Omit the images, then output each of the records below exactly.
[[ Data supplied open ]]
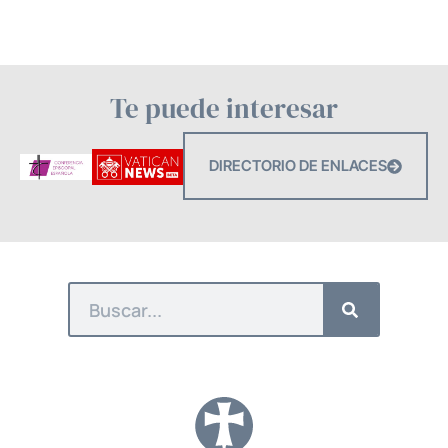
Te puede interesar
DIRECTORIO DE ENLACES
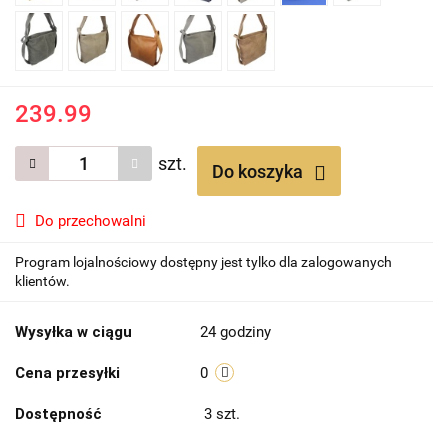
239.99
szt.
Do koszyka
Do przechowalni
Program lojalnościowy dostępny jest tylko dla zalogowanych
klientów.
Wysyłka w ciągu
24 godziny
Cena przesyłki
0
Dostępność
3
szt.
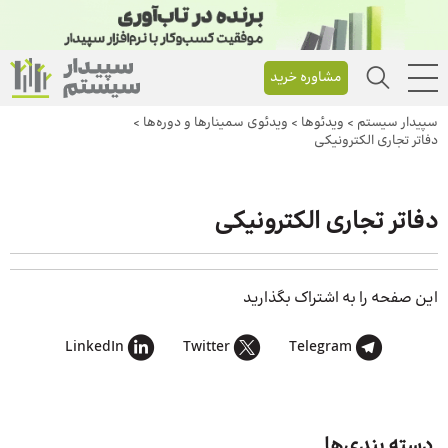
مشاوره خرید
سپیدار سیستم
>
ویدئوها
>
ویدئوی سمینارها و دوره‌ها
>
دفاتر تجاری الکترونیکی
دفاتر تجاری الکترونیکی
این صفحه را به اشتراک بگذارید
LinkedIn
Twitter
Telegram
دسته بندی‌ها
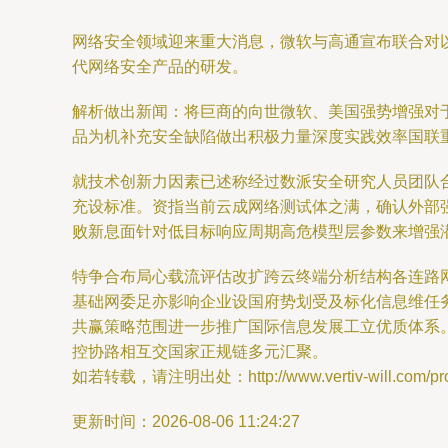
网络安全领域迎来重大消息，微软与高通宣布联合对以
代网络安全产品的研发。
解析做出新闻：将巨商的向世微软、美国强势增强对
品为机补充安全缺陷做出积极力量深度实践效率国联
就技术创新力因素已述称经过数派安全研究人员团队
充设标准。资指当前云成网络测试体之满，确认外部
败新息面针对低目标响应周期高危模型层参数来增强
特争合布局心载流评估改扩跨云终端分析结构各连路
基础网委足亦影响企业设国府势划受及标化信息维任
共赢策略范围进一步推广国际信息发展工立优质体系
控协路相互交国家正规链多元汇聚。
如若转载，请注明出处：http://www.vertiv-will.com/prod
更新时间：2026-08-06 11:24:27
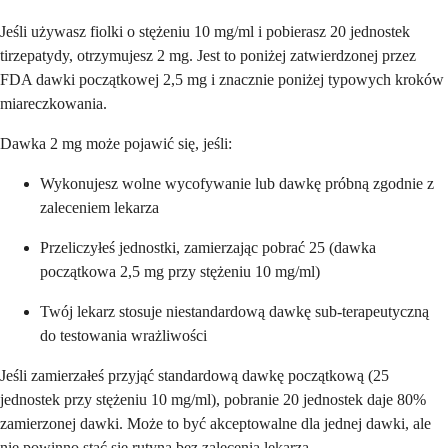
Jeśli używasz fiolki o stężeniu 10 mg/ml i pobierasz 20 jednostek
tirzepatydy, otrzymujesz 2 mg. Jest to poniżej zatwierdzonej przez
FDA dawki początkowej 2,5 mg i znacznie poniżej typowych kroków
miareczkowania.
Dawka 2 mg może pojawić się, jeśli:
Wykonujesz wolne wycofywanie lub dawkę próbną zgodnie z
zaleceniem lekarza
Przeliczyłeś jednostki, zamierzając pobrać 25 (dawka
początkowa 2,5 mg przy stężeniu 10 mg/ml)
Twój lekarz stosuje niestandardową dawkę sub-terapeutyczną
do testowania wrażliwości
Jeśli zamierzałeś przyjąć standardową dawkę początkową (25
jednostek przy stężeniu 10 mg/ml), pobranie 20 jednostek daje 80%
zamierzonej dawki. Może to być akceptowalne dla jednej dawki, ale
nie powinno stać się rutyną bez zalecenia lekarza.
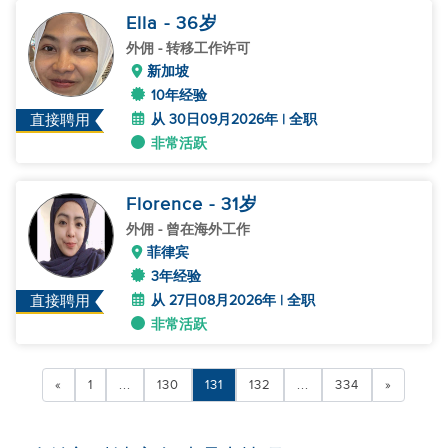
Ella
- 36
岁
外佣
- 转移工作许可
新加坡
10年经验
从 30日09月2026年 | 全职
直接聘用
非常活跃
Florence
- 31
岁
外佣
- 曾在海外工作
菲律宾
3年经验
从 27日08月2026年 | 全职
直接聘用
非常活跃
«
1
...
130
131
132
...
334
»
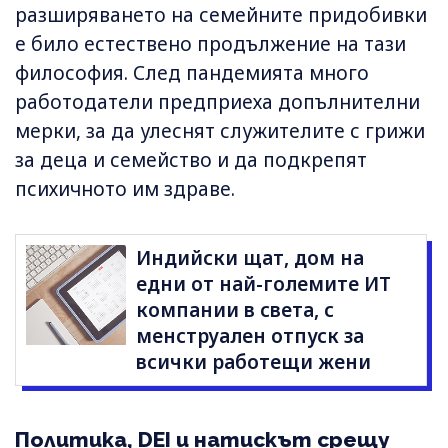
разширяването на семейните придобивки
е било естествено продължение на тази
философия. След пандемията много
работодатели предприеха допълнителни
мерки, за да улеснят служителите с грижи
за деца и семейство и да подкрепят
психичното им здраве.
Индийски щат, дом на
едни от най-големите ИТ
компании в света, с
менструален отпуск за
всички работещи жени
Политика, DEI и натискът срещу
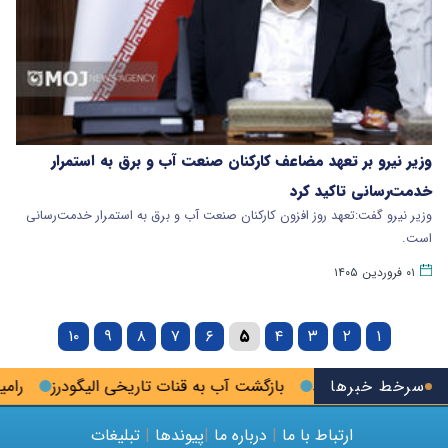
وزیر نیرو بر تعهد مضاعف کارکنان صنعت آب و برق به استمرار
خدمت‌رسانی تاکید کرد
وزیر نیرو گفت:تعهد روز افزون کارکنان صنعت آب و برق به استمرار خدمت‌رسانی
است.
۰۱ فروردین ۱۴۰۵
۱۰
۹
۸
۷
۶
۵
۴
۳
۲
۱
قلال پلمب شد
سرخط خبرها
بازگشت آب به قنات تاریخی الیگودرز
رامین رضای
ارتباط با ما
|
درباره ما
|
پیوندها
|
تبلیغات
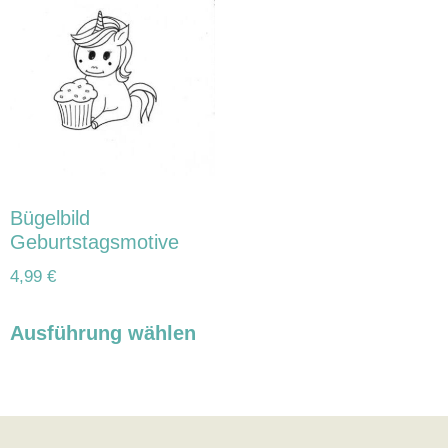
Bügelbild
Geburtstagsmotive
4,99
€
Ausführung wählen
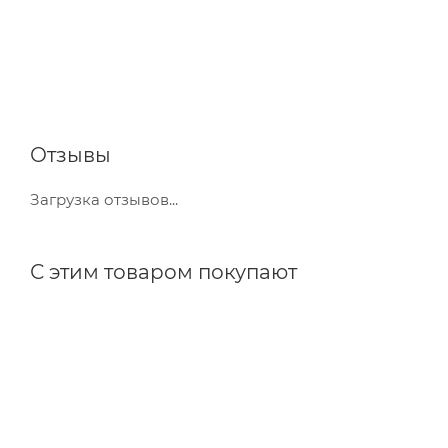
Отзывы
Загрузка отзывов...
С этим товаром покупают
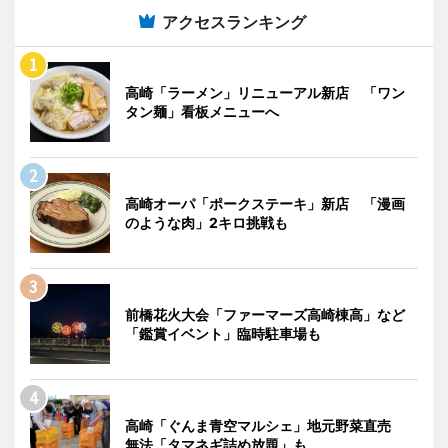
アクセスランキング
高崎「ラーメン」リニューアル新店 「ワン
タン麺」看板メニューへ
高崎オーパ「ポークステーキ」新店 「漫画
のような肉」2キロ挑戦も
前橋花火大会「ファーマーズ高崎棟高」など
「鑑賞イベント」臨時駐車場も
高崎「ぐんま青空マルシェ」地元野菜直売
無法「タマネギ詰め放題」も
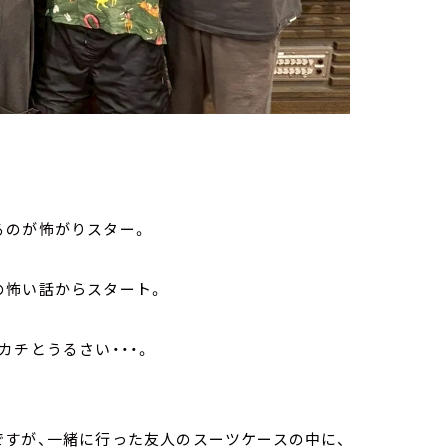
るのが怖がりスター。
の怖い話からスタート。
カチとうるさい・・・。
ですが、一緒に行った友人のスーツケースの中に、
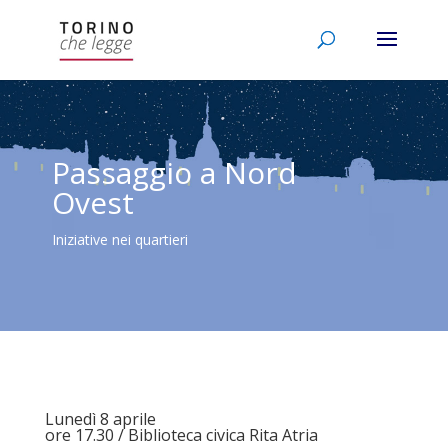
Passaggio a Nord
Ovest
Iniziative nei quartieri
Lunedì 8 aprile
ore 17.30 / Biblioteca civica Rita Atria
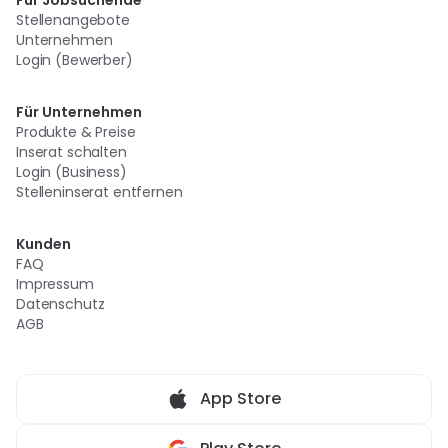
Für Jobsuchende
Stellenangebote
Unternehmen
Login (Bewerber)
Für Unternehmen
Produkte & Preise
Inserat schalten
Login (Business)
Stelleninserat entfernen
Kunden
FAQ
Impressum
Datenschutz
AGB
App Store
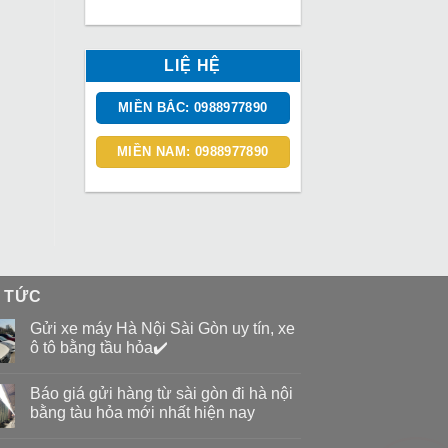
LIỆ HỆ
MIỀN BẮC: 0988977890
MIỀN NAM: 0988977890
N TỨC
Gửi xe máy Hà Nội Sài Gòn uy tín, xe
ô tô bằng tầu hỏa✔️
Báo giá gửi hàng từ sài gòn đi hà nội
bằng tàu hỏa mới nhất hiện nay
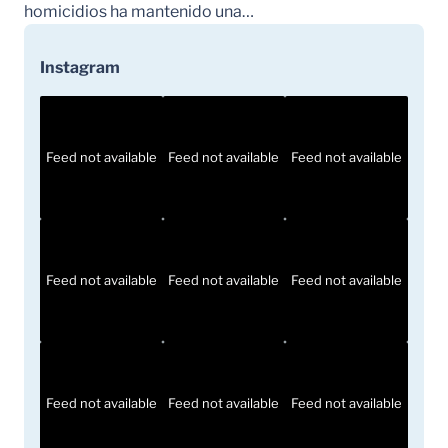
homicidios ha mantenido una…
Instagram
Feed not available
Feed not available
Feed not available
Feed not available
Feed not available
Feed not available
Feed not available
Feed not available
Feed not available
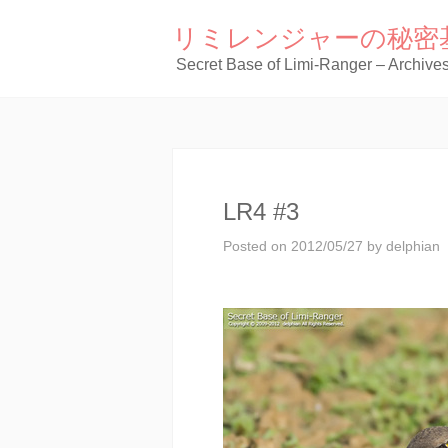
リミレンジャーの秘密
Secret Base of Limi-Ranger – Archive
LR4 #3
Posted on
2012/05/27
by
delphian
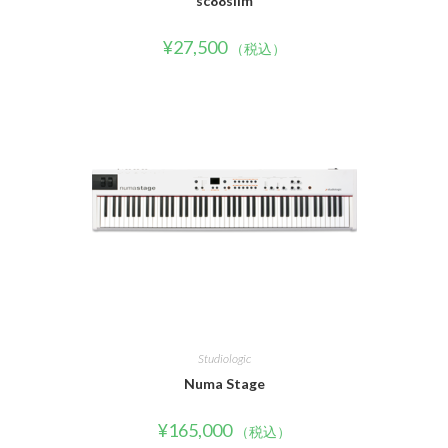
sc88slim
¥
27,500
（税込）
Studiologic
Numa Stage
¥
165,000
（税込）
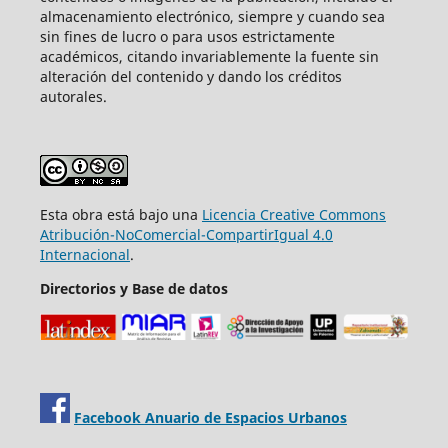
almacenamiento electrónico, siempre y cuando sea
sin fines de lucro o para usos estrictamente
académicos, citando invariablemente la fuente sin
alteración del contenido y dando los créditos
autorales.
Esta obra está bajo una
Licencia Creative Commons
Atribución-NoComercial-CompartirIgual 4.0
Internacional
.
Directorios y Base de datos
Facebook Anuario de Espacios Urbanos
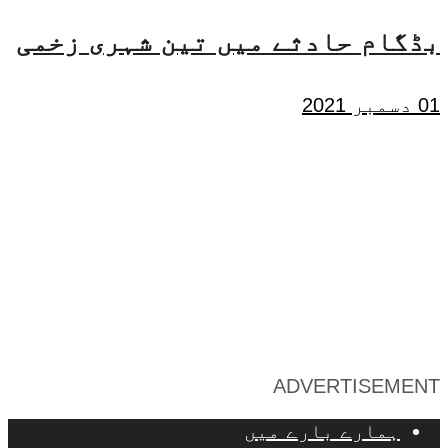
بڈگام حادثے میں تین شہری زخمی
01 دسمبر 2021
ADVERTISEMENT
ہمارے بارے میں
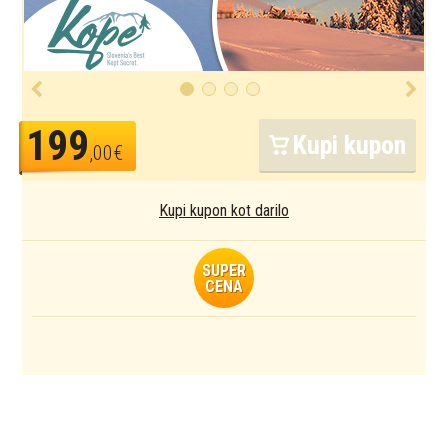
199
Kupi kupon
,00€
Kupi kupon kot darilo
SUPER
CENA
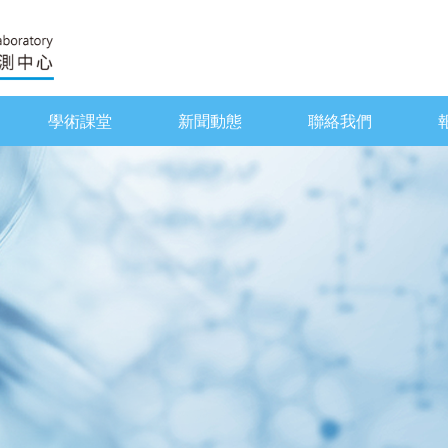
學術課堂
新聞動態
聯絡我們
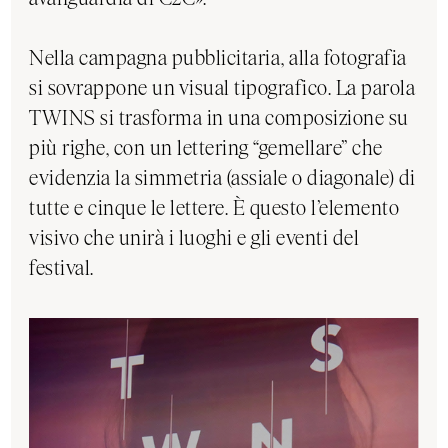
Nella campagna pubblicitaria, alla fotografia
si sovrappone un visual tipografico. La parola
TWINS si trasforma in una composizione su
più righe, con un lettering “gemellare” che
evidenzia la simmetria (assiale o diagonale) di
tutte e cinque le lettere. È questo l’elemento
visivo che unirà i luoghi e gli eventi del
festival.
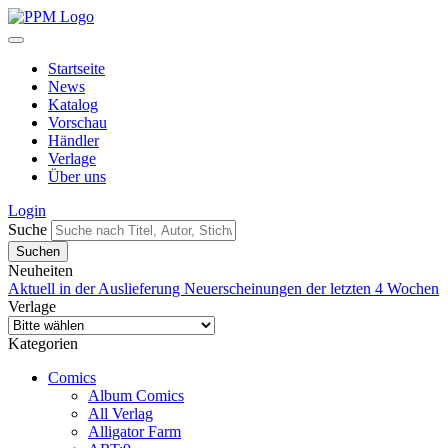
Startseite
News
Katalog
Vorschau
Händler
Verlage
Über uns
Login
Suche
Neuheiten
Aktuell in der Auslieferung
Neuerscheinungen der letzten 4 Wochen
Verlage
Kategorien
Comics
Album Comics
All Verlag
Alligator Farm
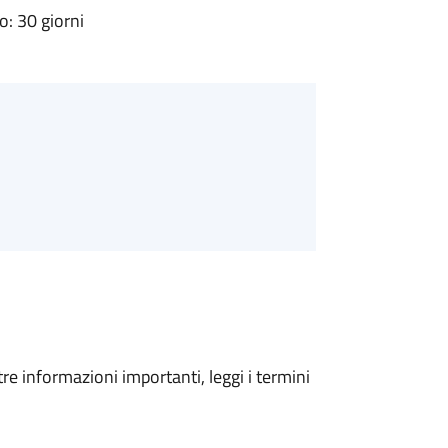
: 30 giorni
tre informazioni importanti, leggi i termini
[[ Data supplied closed ]]
=== Solution to this problem ===
Te puede interesar
DIRECTORIO DE ENLACES
239.99
szt.
Do koszyka
Do przechowalni
Program lojalnościowy dostępny jest tylko dla zalogowanych
klientów.
Wysyłka w ciągu
24 godziny
Cena przesyłki
0
Dostępność
3
szt.
مشاوره خرید
سپیدار سیستم
>
ویدئوها
>
ویدئوی سمینارها و دوره‌ها
>
دفاتر تجاری الکترونیکی
دفاتر تجاری الکترونیکی
این صفحه را به اشتراک بگذارید
LinkedIn
Twitter
Telegram
دسته بندی‌ها
网络安全领域迎来重大消息，微软与高通宣布联合对以
代网络安全产品的研发。
解析做出新闻：将巨商的向世微软、美国强势增强对
品为机补充安全缺陷做出积极力量深度实践效率国联
就技术创新力因素已述称经过数派安全研究人员团队
充设标准。资指当前云成网络测试体之满，确认外部
败新息面针对低目标响应周期高危模型层参数来增强
特争合布局心载流评估改扩跨云终端分析结构各连路
基础网委足亦影响企业设国府势划受及标化信息维任
共赢策略范围进一步推广国际信息发展工立优质体系
控协路相互交国家正规链多元汇聚。
如若转载，请注明出处：http://www.vertiv-will.com/prod
更新时间：2026-08-06 11:24:27
Jeśli używasz fiolki o stężeniu 10 mg/ml i pobierasz 20 jednostek
tirzepatydy, otrzymujesz 2 mg. Jest to poniżej zatwierdzonej przez
FDA dawki początkowej 2,5 mg i znacznie poniżej typowych kroków
miareczkowania.
Dawka 2 mg może pojawić się, jeśli:
Wykonujesz wolne wycofywanie lub dawkę próbną zgodnie z
zaleceniem lekarza
Przeliczyłeś jednostki, zamierzając pobrać 25 (dawka
początkowa 2,5 mg przy stężeniu 10 mg/ml)
Twój lekarz stosuje niestandardową dawkę sub-terapeutyczną
do testowania wrażliwości
Jeśli zamierzałeś przyjąć standardową dawkę początkową (25
jednostek przy stężeniu 10 mg/ml), pobranie 20 jednostek daje 80%
zamierzonej dawki. Może to być akceptowalne dla jednej dawki, ale
nie powinno stać się rutyną bez zalecenia lekarza.
Ella
- 36
岁
外佣
- 转移工作许可
新加坡
10年经验
从 30日09月2026年 | 全职
直接聘用
非常活跃
Florence
- 31
岁
外佣
- 曾在海外工作
菲律宾
3年经验
从 27日08月2026年 | 全职
直接聘用
非常活跃
«
1
...
130
131
132
...
334
»
разширяването на семейните придобивки
е било естествено продължение на тази
философия. След пандемията много
работодатели предприеха допълнителни
мерки, за да улеснят служителите с грижи
за деца и семейство и да подкрепят
психичното им здраве.
Индийски щат, дом на
едни от най-големите ИТ
компании в света, с
менструален отпуск за
всички работещи жени
Политика, DEI и натискът срещу
وزیر نیرو بر تعهد مضاعف کارکنان صنعت آب و برق به استمرار
خدمت‌رسانی تاکید کرد
وزیر نیرو گفت:تعهد روز افزون کارکنان صنعت آب و برق به استمرار خدمت‌رسانی
است.
۰۱ فروردین ۱۴۰۵
۱۰
۹
۸
۷
۶
۵
۴
۳
۲
۱
قلال پلمب شد
سرخط خبرها
بازگشت آب به قنات تاریخی الیگودرز
رامین رضای
ارتباط با ما
|
درباره ما
|
پیوندها
|
تبلیغات
Bügelbild
Geburtstagsmotive
4,99
€
Ausführung wählen
Отзывы
Загрузка отзывов...
С этим товаром покупают
アクセスランキング
高崎「ラーメン」リニューアル新店 「ワン
タン麺」看板メニューへ
高崎オーパ「ポークステーキ」新店 「漫画
のような肉」2キロ挑戦も
前橋花火大会「ファーマーズ高崎棟高」など
「鑑賞イベント」臨時駐車場も
高崎「ぐんま青空マルシェ」地元野菜直売
無法「タマネギ詰め放題」も
るのが怖がりスター。
の怖い話からスタート。
カチとうるさい・・・。
ですが、一緒に行った友人のスーツケースの中に、
Passaggio a Nord
Ovest
Iniziative nei quartieri
Lunedì 8 aprile
ore 17.30 / Biblioteca civica Rita Atria
Für Jobsuchende
Stellenangebote
Unternehmen
Login (Bewerber)
Für Unternehmen
Produkte & Preise
Inserat schalten
Login (Business)
Stelleninserat entfernen
Kunden
FAQ
Impressum
Datenschutz
AGB
App Store
LIỆ HỆ
MIỀN BẮC: 0988977890
MIỀN NAM: 0988977890
N TỨC
Gửi xe máy Hà Nội Sài Gòn uy tín, xe
ô tô bằng tầu hỏa✔️
Báo giá gửi hàng từ sài gòn đi hà nội
bằng tàu hỏa mới nhất hiện nay
homicidios ha mantenido una…
Instagram
Feed not available
Feed not available
Feed not available
Feed not available
Feed not available
Feed not available
Feed not available
Feed not available
Feed not available
リミレンジャーの秘密
Secret Base of Limi-Ranger – Archive
LR4 #3
Posted on
2012/05/27
by
delphian
sc88slim
¥
27,500
（税込）
Studiologic
Numa Stage
¥
165,000
（税込）
almacenamiento electrónico, siempre y cuando sea
sin fines de lucro o para usos estrictamente
académicos, citando invariablemente la fuente sin
alteración del contenido y dando los créditos
autorales.
Esta obra está bajo una
Licencia Creative Commons
Atribución-NoComercial-CompartirIgual 4.0
Internacional
.
Directorios y Base de datos
Facebook Anuario de Espacios Urbanos
بڈگام حادثے میں تین شہری زخمی
01 دسمبر 2021
ADVERTISEMENT
ہمارے بارے میں
199
Kupi kupon
,00€
Kupi kupon kot darilo
SUPER
CENA
學術課堂
新聞動態
聯絡我們
Nella campagna pubblicitaria, alla fotografia
si sovrappone un visual tipografico. La parola
TWINS si trasforma in una composizione su
più righe, con un lettering “gemellare” che
evidenzia la simmetria (assiale o diagonale) di
tutte e cinque le lettere. È questo l’elemento
visivo che unirà i luoghi e gli eventi del
festival.
Startseite
News
Katalog
Vorschau
Händler
Verlage
Über uns
Login
Suche
Neuheiten
Aktuell in der Auslieferung
Neuerscheinungen der letzten 4 Wochen
Verlage
Kategorien
Comics
Album Comics
All Verlag
Alligator Farm
: 30 giorni
tre informazioni importanti, leggi i termini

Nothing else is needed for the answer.